[thelist] XHTML or HTML WAS Good Examples of XHTML Usage

Thu Sep 4 14:26:46 CDT 2003

This e-mail was forwarded to me by Gary -- thanks Gary! -- who thought I
should have a chance to respond. So:

Timothy J. Luoma wrote:
>
> ...let's address http://www.hixie.ch/advocacy/xhtml
>
> > Current UAs are HTML user agents (at best) and certainly not XHTML
> > user agents (certainly not when sent as text/html), so if you send
> > them XHTML you are sending them content in a language which is not
> > native to them, and relying on their error handling.
>
> Show me a browser that can handle HTML and not XHTML.

Windows IE 6.

Testcase: http://www.hixie.ch/tests/adhoc/xhtml/mime-type/001

> > * <script> and <style> elements in XHTML may not have their contents
> > commented out, a trick frequently used in HTML documents to hide
> > the contents of such elements from legacy UAs. [1]
>
> Sure they can, you just have to do it the right way instead of the old way.

I'm curious, could you describe this method? I searched Google, but all I
could find were suggestions that wouldn't actually work for various
reasons. David Baron and I think that you may mean:

   <script ...>
   <!-- --> <![CDATA[ <!--
   ...
   // --> ]]>
   </script>

...but that is likely to cause legacy UAs to choke on the <![CDATA[ and
]]> bits, so is as good as not having anything (which is probably wisest
anyway, since there are basically no UAs that can't parse <script> right
nowadays, even in the mobile device market).

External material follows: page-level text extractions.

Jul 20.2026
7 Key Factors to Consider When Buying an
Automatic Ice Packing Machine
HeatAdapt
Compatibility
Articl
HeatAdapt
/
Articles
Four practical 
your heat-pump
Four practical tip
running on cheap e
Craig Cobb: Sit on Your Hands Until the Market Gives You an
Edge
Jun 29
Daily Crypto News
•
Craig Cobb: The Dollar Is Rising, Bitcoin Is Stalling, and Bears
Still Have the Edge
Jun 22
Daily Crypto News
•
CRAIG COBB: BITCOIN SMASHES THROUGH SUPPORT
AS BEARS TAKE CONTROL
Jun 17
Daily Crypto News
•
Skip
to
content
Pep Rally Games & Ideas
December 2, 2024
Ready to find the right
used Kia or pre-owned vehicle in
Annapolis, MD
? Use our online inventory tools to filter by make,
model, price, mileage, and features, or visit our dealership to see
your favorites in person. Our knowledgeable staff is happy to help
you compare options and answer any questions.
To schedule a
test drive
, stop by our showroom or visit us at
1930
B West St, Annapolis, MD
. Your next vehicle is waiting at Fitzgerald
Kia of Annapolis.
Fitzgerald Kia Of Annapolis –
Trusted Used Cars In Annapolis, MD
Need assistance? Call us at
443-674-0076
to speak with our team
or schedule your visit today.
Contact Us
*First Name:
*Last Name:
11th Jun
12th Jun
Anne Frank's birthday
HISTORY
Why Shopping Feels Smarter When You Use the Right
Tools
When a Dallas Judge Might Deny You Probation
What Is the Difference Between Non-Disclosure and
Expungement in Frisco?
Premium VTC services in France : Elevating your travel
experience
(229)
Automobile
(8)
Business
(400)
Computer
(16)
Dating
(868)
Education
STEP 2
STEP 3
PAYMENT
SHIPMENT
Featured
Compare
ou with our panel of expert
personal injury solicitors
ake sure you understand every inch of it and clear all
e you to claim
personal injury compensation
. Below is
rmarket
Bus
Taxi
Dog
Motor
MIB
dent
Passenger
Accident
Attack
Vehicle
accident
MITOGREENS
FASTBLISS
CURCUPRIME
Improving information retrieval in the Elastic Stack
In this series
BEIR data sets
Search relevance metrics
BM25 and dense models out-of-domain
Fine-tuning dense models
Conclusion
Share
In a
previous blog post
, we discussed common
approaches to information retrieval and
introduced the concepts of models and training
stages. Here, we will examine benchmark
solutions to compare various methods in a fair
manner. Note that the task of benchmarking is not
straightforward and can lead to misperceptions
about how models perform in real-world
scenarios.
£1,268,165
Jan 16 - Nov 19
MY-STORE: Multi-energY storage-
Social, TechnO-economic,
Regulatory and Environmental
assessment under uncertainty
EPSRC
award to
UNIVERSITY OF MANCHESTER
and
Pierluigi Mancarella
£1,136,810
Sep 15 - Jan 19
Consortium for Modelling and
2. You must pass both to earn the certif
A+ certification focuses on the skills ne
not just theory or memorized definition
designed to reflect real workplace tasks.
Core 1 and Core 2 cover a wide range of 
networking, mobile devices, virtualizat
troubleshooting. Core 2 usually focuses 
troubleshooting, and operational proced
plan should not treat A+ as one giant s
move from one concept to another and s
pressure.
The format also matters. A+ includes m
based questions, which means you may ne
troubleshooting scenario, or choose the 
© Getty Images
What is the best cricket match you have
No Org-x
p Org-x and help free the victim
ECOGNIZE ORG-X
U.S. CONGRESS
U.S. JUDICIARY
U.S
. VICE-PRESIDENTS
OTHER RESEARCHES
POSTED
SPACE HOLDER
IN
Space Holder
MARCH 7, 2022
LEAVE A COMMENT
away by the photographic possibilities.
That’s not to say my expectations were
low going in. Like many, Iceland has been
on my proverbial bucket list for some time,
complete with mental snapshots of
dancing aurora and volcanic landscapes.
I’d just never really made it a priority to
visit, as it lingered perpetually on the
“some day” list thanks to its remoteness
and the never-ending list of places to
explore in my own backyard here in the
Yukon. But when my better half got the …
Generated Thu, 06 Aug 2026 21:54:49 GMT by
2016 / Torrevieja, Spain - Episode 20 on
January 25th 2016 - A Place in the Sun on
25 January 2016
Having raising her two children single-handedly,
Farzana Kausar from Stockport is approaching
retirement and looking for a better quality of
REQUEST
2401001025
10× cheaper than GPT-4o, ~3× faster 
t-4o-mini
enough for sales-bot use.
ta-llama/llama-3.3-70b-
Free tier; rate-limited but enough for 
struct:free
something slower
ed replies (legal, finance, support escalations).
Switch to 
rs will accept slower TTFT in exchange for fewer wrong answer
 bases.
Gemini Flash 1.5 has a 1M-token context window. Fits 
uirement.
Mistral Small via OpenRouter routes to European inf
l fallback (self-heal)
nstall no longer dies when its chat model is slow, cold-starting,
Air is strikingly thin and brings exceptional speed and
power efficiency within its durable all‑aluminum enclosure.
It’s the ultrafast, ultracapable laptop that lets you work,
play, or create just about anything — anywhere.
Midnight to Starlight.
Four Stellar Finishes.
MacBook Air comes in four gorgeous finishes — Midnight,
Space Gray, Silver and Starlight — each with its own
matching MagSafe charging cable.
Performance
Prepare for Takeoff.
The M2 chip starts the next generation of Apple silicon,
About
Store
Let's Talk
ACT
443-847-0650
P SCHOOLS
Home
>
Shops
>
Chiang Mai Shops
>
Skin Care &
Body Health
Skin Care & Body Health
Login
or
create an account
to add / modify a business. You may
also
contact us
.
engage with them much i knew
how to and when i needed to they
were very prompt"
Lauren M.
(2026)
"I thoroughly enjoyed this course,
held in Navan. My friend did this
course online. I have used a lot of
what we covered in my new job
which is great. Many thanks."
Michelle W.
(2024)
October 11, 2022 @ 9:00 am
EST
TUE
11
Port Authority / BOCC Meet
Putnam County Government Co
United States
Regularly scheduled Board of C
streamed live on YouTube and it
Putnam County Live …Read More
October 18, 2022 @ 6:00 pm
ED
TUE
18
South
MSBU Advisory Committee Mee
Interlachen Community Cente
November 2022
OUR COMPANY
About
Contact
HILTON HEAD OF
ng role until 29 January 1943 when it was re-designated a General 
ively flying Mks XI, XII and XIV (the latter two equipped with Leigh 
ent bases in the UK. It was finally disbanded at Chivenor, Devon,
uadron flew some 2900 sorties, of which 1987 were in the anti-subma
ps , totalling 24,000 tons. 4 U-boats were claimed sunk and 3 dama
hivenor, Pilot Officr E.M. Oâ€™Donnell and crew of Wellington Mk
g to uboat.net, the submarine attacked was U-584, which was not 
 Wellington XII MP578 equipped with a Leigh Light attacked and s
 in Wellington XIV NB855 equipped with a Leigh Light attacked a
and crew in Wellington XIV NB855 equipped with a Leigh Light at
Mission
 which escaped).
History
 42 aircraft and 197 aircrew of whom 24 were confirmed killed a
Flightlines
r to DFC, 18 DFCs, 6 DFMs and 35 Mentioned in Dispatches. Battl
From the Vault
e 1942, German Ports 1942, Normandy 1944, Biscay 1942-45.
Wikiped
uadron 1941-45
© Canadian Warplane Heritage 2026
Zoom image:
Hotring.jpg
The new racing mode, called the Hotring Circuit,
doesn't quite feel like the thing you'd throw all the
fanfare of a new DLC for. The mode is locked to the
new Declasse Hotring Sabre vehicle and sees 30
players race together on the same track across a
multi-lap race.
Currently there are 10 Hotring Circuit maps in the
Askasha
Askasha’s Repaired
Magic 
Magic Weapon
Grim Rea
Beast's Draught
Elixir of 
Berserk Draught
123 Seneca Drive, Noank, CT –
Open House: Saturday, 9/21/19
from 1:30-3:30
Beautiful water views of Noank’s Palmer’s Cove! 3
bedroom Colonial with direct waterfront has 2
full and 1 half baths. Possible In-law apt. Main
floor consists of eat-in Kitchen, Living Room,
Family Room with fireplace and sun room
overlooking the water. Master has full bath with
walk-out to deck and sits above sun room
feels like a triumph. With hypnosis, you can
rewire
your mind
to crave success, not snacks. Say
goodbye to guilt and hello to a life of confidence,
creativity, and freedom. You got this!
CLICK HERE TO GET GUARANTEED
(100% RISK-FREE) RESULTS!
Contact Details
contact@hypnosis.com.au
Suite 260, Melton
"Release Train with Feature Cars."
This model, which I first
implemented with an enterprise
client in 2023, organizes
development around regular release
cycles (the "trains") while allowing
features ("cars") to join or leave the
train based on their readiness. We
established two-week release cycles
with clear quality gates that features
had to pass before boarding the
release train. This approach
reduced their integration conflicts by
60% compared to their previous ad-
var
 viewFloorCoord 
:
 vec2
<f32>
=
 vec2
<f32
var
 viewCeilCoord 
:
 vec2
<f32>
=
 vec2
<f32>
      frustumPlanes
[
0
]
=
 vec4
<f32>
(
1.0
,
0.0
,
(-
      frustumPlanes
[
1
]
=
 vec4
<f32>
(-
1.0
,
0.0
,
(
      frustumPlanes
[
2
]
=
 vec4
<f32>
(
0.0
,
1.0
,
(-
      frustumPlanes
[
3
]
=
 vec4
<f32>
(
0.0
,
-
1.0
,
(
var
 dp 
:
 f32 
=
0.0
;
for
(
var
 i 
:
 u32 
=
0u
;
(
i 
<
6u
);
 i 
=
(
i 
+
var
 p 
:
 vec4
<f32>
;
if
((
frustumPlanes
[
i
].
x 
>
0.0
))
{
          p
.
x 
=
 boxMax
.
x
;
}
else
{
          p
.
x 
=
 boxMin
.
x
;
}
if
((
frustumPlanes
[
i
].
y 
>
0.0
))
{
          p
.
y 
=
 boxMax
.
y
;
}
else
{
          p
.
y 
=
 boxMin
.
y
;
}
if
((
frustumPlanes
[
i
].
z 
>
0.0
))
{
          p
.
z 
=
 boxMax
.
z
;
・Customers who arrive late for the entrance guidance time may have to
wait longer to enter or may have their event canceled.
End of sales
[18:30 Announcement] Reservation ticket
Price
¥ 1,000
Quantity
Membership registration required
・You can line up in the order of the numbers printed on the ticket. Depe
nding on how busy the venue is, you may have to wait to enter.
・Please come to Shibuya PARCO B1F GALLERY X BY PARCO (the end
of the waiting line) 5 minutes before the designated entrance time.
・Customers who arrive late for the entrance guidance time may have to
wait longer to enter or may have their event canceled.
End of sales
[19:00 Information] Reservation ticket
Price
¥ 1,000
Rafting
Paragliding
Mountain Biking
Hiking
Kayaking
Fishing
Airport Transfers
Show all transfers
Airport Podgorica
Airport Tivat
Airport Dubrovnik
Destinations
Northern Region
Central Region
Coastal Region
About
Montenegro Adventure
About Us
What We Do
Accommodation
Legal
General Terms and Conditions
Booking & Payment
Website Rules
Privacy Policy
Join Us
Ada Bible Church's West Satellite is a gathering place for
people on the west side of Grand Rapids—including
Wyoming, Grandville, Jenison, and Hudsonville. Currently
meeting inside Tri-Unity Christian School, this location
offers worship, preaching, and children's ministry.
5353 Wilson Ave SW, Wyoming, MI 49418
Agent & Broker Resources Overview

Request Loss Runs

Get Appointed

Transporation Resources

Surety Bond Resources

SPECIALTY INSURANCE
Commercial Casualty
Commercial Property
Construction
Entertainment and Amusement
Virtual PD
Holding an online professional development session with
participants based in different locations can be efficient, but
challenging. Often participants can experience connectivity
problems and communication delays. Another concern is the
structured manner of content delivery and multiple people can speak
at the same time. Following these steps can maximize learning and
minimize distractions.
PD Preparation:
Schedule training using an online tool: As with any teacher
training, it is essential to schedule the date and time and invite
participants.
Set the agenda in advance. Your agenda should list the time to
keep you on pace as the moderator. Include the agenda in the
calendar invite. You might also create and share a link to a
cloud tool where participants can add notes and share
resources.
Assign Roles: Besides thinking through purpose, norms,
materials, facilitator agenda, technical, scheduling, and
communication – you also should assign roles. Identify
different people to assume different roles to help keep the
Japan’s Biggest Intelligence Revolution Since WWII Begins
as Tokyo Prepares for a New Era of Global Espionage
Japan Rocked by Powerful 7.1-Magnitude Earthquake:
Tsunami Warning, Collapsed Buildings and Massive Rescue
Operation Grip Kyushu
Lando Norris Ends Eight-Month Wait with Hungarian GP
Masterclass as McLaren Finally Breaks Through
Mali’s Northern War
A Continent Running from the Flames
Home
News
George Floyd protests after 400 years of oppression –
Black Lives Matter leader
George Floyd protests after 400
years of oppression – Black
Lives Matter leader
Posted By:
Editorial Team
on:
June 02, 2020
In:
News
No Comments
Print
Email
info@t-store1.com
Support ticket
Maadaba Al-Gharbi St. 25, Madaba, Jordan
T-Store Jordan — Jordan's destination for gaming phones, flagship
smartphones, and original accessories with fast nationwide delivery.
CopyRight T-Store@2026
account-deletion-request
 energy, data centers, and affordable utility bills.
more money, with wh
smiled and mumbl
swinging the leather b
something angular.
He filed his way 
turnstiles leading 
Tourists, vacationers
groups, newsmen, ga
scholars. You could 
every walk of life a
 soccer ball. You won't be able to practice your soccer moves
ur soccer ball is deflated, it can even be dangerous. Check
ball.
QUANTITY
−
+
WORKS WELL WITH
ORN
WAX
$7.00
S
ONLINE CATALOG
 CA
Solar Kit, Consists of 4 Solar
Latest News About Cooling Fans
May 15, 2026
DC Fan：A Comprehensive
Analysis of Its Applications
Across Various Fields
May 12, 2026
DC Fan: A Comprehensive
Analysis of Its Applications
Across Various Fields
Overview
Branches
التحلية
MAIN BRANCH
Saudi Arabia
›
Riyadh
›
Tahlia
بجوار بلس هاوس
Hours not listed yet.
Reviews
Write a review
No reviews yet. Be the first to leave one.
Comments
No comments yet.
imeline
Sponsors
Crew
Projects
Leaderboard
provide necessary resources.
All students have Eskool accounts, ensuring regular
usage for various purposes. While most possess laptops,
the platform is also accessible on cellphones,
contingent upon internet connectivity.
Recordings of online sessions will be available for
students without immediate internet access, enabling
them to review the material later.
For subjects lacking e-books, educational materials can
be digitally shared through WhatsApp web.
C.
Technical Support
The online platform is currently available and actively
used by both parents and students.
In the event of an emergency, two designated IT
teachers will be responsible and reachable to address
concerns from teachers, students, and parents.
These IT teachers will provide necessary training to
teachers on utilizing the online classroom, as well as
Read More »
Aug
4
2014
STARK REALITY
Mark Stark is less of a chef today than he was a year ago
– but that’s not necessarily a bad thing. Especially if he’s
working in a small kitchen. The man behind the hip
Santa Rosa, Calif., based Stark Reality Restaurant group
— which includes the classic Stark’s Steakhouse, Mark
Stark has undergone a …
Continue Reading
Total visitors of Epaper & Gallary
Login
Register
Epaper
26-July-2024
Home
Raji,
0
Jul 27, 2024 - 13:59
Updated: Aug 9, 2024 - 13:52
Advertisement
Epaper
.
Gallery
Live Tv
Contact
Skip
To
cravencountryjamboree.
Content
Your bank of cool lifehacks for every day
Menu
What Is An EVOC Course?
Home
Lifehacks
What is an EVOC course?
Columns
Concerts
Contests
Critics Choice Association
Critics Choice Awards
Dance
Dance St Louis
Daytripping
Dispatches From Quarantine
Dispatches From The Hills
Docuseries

> > * XHTML documents that use the "/>" notation, as in "<link />", are
> > not valid HTML documents. (See the third bullet point in the
> > section entitled "The Myth of "HTML-compatible XHTML 1.0
> > documents"".)
>
> Show me a browser that can't handle <link /> but can handle <link>

No browsers handle <link/> according to the HTML4 spec. (According to
HTML4, <link/> is the same as "<link>&gt;" due to the SGML SHORTTAG NET
feature.)

> > * Document sent as text/html are handled as tag soup [2] by most UAs.
> > Since most authors only check their documents using one or two UAs,
> > rather than using a validator, this means that authors are not
> > checking for validity, and thus most XHTML documents on the web now
> > are invalid.
>
> I dispute this claim.  Where is the data backing it up?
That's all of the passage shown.